**ENTRIES SHOWN**
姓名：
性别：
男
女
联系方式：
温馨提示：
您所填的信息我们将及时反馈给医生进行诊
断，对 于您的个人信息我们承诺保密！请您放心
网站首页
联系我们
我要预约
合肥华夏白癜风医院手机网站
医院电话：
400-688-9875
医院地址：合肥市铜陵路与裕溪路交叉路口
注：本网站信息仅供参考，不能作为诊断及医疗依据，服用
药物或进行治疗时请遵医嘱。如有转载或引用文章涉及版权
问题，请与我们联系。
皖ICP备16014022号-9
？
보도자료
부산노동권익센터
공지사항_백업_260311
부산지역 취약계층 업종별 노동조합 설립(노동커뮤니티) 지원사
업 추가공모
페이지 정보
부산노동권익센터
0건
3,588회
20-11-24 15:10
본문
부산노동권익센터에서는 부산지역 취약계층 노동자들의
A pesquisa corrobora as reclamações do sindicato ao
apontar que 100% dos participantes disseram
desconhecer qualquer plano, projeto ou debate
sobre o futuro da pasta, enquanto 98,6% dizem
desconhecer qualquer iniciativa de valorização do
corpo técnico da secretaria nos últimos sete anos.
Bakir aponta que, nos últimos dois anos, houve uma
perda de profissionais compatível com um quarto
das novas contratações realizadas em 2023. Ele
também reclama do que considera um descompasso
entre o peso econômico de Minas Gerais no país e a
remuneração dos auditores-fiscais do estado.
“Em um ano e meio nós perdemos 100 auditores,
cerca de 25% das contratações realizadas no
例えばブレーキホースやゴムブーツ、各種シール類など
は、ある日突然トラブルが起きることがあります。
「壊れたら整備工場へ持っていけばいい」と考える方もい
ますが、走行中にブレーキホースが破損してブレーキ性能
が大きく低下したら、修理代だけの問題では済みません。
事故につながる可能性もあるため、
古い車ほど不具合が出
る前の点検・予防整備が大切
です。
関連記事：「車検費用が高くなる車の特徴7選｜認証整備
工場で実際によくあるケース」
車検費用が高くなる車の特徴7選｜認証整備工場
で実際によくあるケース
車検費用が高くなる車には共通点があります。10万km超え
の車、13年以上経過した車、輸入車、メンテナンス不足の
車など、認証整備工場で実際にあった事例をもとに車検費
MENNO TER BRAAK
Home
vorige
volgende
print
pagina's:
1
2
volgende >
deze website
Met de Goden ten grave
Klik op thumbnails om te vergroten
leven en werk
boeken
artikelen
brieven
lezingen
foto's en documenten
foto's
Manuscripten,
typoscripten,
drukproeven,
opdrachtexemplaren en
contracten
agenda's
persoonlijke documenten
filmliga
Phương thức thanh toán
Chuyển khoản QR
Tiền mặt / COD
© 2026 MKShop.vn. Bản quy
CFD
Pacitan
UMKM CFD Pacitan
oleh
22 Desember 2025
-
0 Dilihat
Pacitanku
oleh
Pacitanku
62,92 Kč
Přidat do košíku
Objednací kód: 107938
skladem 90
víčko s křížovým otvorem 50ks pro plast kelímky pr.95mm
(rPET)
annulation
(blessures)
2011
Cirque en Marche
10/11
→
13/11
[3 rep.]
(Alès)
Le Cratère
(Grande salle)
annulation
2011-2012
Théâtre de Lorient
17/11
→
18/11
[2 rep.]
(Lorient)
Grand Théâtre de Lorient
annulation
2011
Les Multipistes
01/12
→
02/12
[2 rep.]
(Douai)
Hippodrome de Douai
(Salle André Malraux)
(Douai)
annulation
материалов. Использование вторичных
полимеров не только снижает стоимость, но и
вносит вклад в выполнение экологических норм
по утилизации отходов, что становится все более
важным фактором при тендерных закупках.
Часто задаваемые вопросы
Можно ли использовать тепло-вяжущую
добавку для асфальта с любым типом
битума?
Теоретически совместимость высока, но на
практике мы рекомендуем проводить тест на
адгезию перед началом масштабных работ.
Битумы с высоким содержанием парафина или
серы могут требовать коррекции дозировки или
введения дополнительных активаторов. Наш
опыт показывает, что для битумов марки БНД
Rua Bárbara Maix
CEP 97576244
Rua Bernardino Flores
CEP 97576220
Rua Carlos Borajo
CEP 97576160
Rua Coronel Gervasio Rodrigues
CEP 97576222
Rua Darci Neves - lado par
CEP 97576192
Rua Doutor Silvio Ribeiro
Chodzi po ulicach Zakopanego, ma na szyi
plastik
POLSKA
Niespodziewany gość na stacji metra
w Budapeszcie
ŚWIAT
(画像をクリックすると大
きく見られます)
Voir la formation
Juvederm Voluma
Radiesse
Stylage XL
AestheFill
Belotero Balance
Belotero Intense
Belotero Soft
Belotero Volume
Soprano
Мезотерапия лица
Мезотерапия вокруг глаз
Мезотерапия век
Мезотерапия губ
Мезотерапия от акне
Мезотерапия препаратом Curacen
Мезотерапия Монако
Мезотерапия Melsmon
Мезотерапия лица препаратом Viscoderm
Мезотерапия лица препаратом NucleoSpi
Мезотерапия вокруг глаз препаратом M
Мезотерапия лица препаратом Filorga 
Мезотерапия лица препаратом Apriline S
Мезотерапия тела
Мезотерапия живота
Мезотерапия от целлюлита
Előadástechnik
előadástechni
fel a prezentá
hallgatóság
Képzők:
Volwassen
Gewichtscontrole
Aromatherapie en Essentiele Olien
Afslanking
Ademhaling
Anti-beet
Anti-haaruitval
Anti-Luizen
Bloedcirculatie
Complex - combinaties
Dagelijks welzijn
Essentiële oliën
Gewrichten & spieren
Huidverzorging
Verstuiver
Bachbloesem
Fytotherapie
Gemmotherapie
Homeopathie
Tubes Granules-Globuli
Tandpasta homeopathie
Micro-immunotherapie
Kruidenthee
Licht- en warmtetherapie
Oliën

**TASK DESCRIPTION**
Which lines in the listing have the string "auditores"? Pick them out and copy them.

**RESPONSE FOR THIS EXERCISE**
remuneração dos auditores-fiscais do estado.
“Em um ano e meio nós perdemos 100 auditores,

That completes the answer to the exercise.